- Assignment:
Looking at the material below, count the lines that contain "kohtaus" and answer with the count only.

═════ Records for this exercise ═════

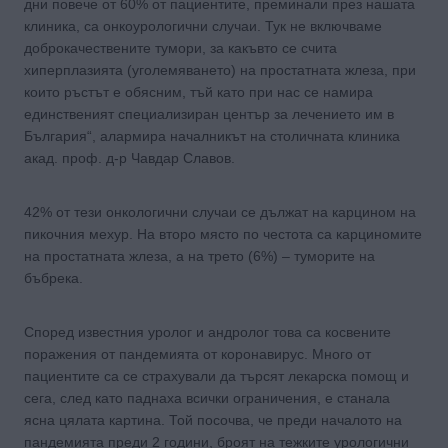
дни повече от 60% от пациентите, преминали през нашата
клиника, са онкоурологични случаи. Тук не включваме
доброкачествените тумори, за какъвто се счита
хиперплазията (уголемяването) на простатната жлеза, при
които ръстът е обясним, тъй като при нас се намира
единственият специализиран център за лечението им в
България“, алармира началникът на столичната клиника
акад. проф. д-р Чавдар Славов.
42% от тези онкологични случаи се дължат на карцином на
пикочния мехур. На второ място по честота са карциномите
на простатната жлеза, а на трето (6%) – туморите на
бъбрека.
Според известния уролог и андролог това са косвените
поражения от пандемията от коронавирус. Много от
пациентите са се страхували да търсят лекарска помощ и
сега, след като паднаха всички ограничения, е станала
ясна цялата картина. Той посочва, че преди началото на
пандемията преди 2 години, броят на тежките урологични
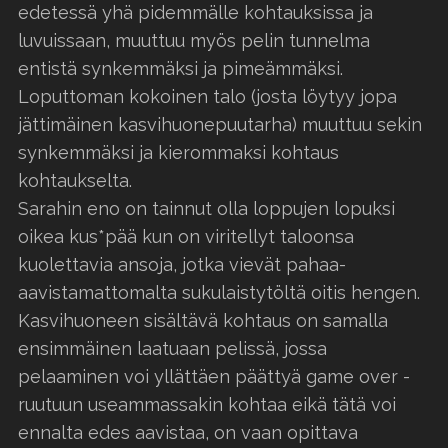
edetessä yhä pidemmälle kohtauksissa ja
luvuissaan, muuttuu myös pelin tunnelma
entistä synkemmäksi ja pimeämmäksi.
Loputtoman kokoinen talo (josta löytyy jopa
jättimäinen kasvihuonepuutarha) muuttuu sekin
synkemmäksi ja kierommaksi kohtaus
kohtaukselta.
Sarahin eno on tainnut olla loppujen lopuksi
oikea kus*pää kun on viritellyt taloonsa
kuolettavia ansoja, jotka vievät pahaa-
aavistamattomalta sukulaistytöltä oitis hengen.
Kasvihuoneen sisältävä kohtaus on samalla
ensimmäinen laatuaan pelissä, jossa
pelaaminen voi yllättäen päättyä game over -
ruutuun useammassakin kohtaa eikä tätä voi
ennalta edes aavistaa, on vaan opittava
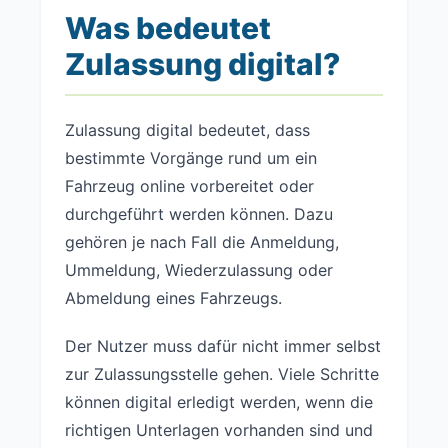
Was bedeutet
Zulassung digital?
Zulassung digital bedeutet, dass
bestimmte Vorgänge rund um ein
Fahrzeug online vorbereitet oder
durchgeführt werden können. Dazu
gehören je nach Fall die Anmeldung,
Ummeldung, Wiederzulassung oder
Abmeldung eines Fahrzeugs.
Der Nutzer muss dafür nicht immer selbst
zur Zulassungsstelle gehen. Viele Schritte
können digital erledigt werden, wenn die
richtigen Unterlagen vorhanden sind und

═════

- Answer box:
2